The solution to this problem is, I submit, Capita's total exclusion from any government contracts, now or in the future. And more importantly, an immediate return to using the Services' own trained medical experts (who must by definition be fully aware and compliant with the tri-service medical requirements) in examining all potential recruits.
I appreciate the frustration, truly and again am not an apologist or spokesperson for Capita. Nor am I angling for a job with them in future. Likewise the fact I'm a recruiter or the fact anyone has family in the service, doesn't weaken any argument against my viewpoint, rest assured I'm open and receptive to criticism, totally without bias.

In my experience far fewer than 8 or 9/10 appeals succeed but there is always the thought by the applicant "What have I got to lose?". Very often also, people apply knowing full well they are medically ineligible and will nigh-on invariably tell you it was their lifelong ambition and someone needs blaming. It's a government run organisation after-all.

I was knocked back two years for migraine when first applying. It's not nice. There was no point appealing as I did have migraine although my Dad said I was a fool for telling the truth. He also told me not to join the Army because I'd get blown-up in Ireland.
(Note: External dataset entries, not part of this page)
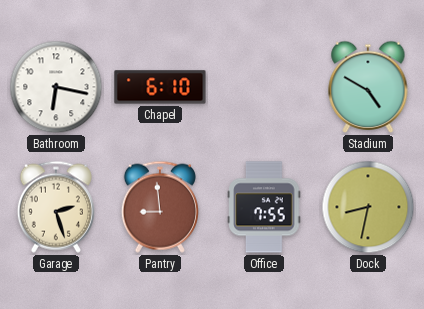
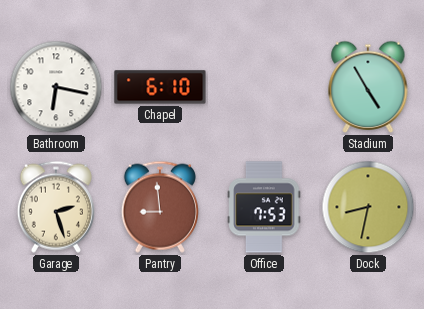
Stadium: 4:50 -> 4:55
Office: 7:55 -> 7:53
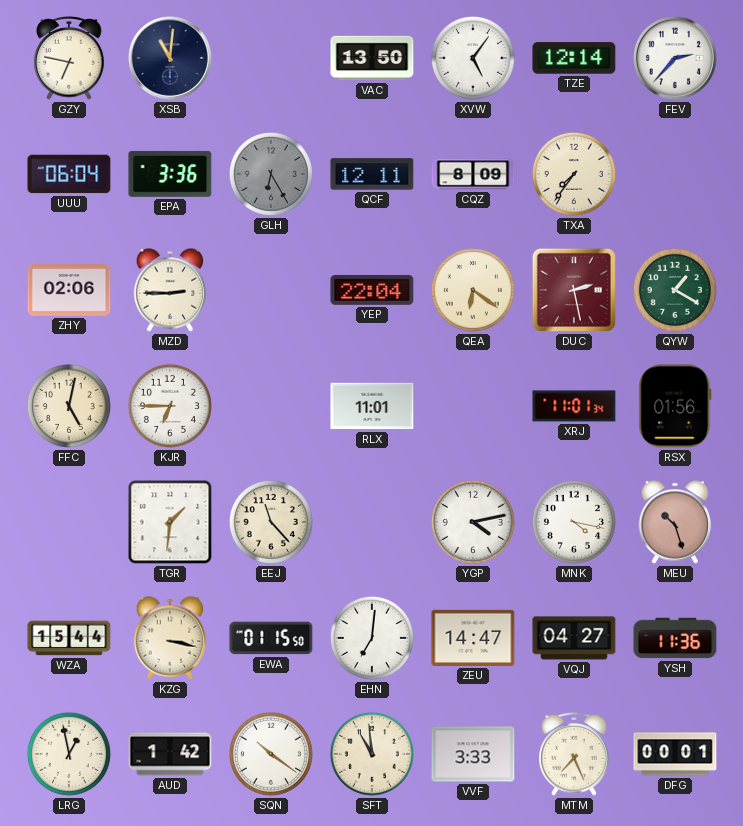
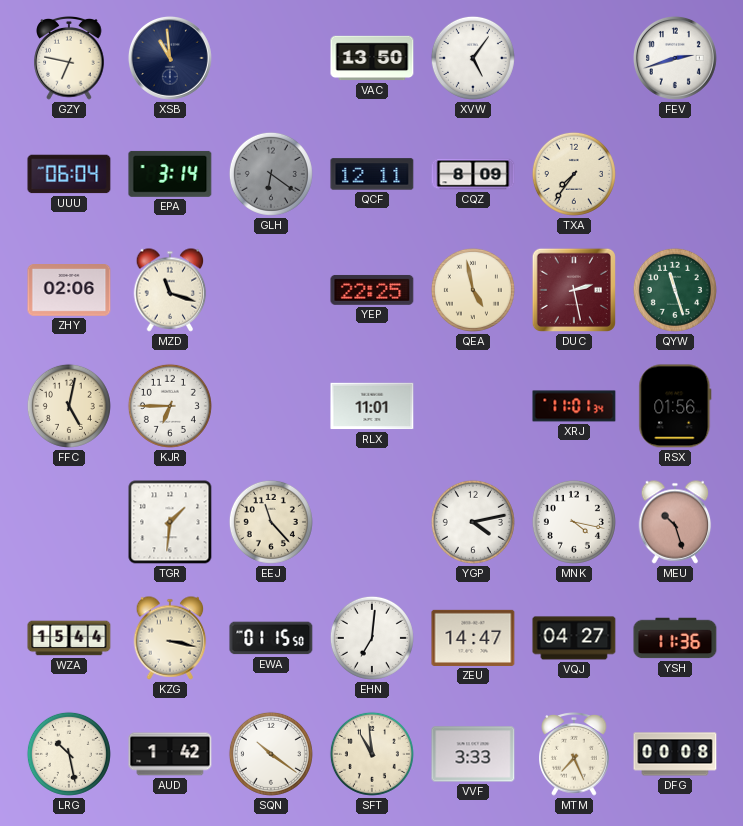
XSB: 11:01 -> 10:59
TZE: 12:14 -> none
FEV: 2:37 -> 2:42
EPA: 3:36 -> 3:14
GLH: 6:25 -> 6:21
MZD: 2:45 -> 11:18
YEP: 22:04 -> 22:25
QEA: 6:21 -> 4:58
QYW: 1:20 -> 11:27
LRG: 12:58 -> 10:28
DFG: 00:01 -> 00:08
He was right about one thing, but got the geographic location of the explosion and the medical advice badly wrong :)

The trouble with switching contracts, putting them out to tender and blacklisting a company is that it usually costs more, gets worse before it gets better and you end up with pretty much the same people doing the job with a differently-named management company, with the same people in charge of the helm.

The medical aspect of selection is, believe it or not, a frustration within the recruiting organisation on all sides and the cause of much heated debate because people are passionate about what we do and the fact it casts us, the careers advisers in a poor light. We do genuinely get it and although it may not feel like it, things are improving.

I like the idea of service doctors but am advised there aren't enough and they are the most expensive option, it would not be a quick fix. The solution could well end up that we simply scrutinise every single applicant's full civilian medical history, at great expense with huge delay and those passing this level of clinical screening, get forwarded to medical. Guaranteed people will retrospectively claim their medical records are incorrect and it will probably double or triple the cost, time taken and numbers of appeals.